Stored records
--------------------------------

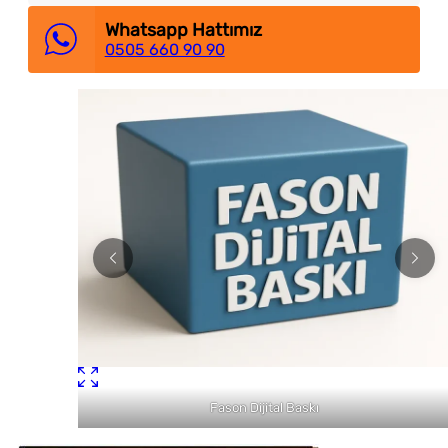
Whatsapp Hattımız
0505 660 90 90
Fason Dijital Baskı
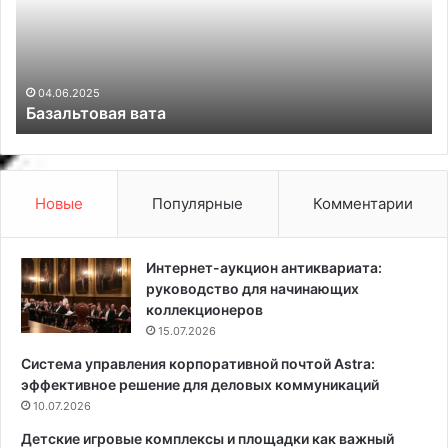
s
с
t
о
i
ч
c
е
06.09.2025
Acoustic Records: где рождаются музыкальные
R
т
мечты
e
а
c
т
o
ь
r
я
d
р
Новые
Популярные
Комментарии
s
к
:
и
г
е
Интернет-аукцион антиквариата:
д
ш
руководство для начинающих
е
т
коллекционеров
р
о
15.07.2026
о
р
Система управления корпоративной почтой Astra:
ж
ы
эффективное решение для деловых коммуникаций
д
в
а
10.07.2026
и
ю
н
Детские игровые комплексы и площадки как важный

--------------------------------

● YOUR INSTRUCTIONS
Every record above should come back exactly, but without its pictures.

● SOLVED PROBLEM
Whatsapp Hattımız
0505 660 90 90
Fason Dijital Baskı
s
с
t
о
i
ч
c
е
06.09.2025
Acoustic Records: где рождаются музыкальные
R
т
мечты
e
а
c
т
o
ь
r
я
d
р
Новые
Популярные
Комментарии
s
к
:
и
г
е
Интернет-аукцион антиквариата:
д
ш
руководство для начинающих
е
т
коллекционеров
р
о
15.07.2026
о
р
Система управления корпоративной почтой Astra:
ж
ы
эффективное решение для деловых коммуникаций
д
в
а
10.07.2026
и
ю
н
Детские игровые комплексы и площадки как важный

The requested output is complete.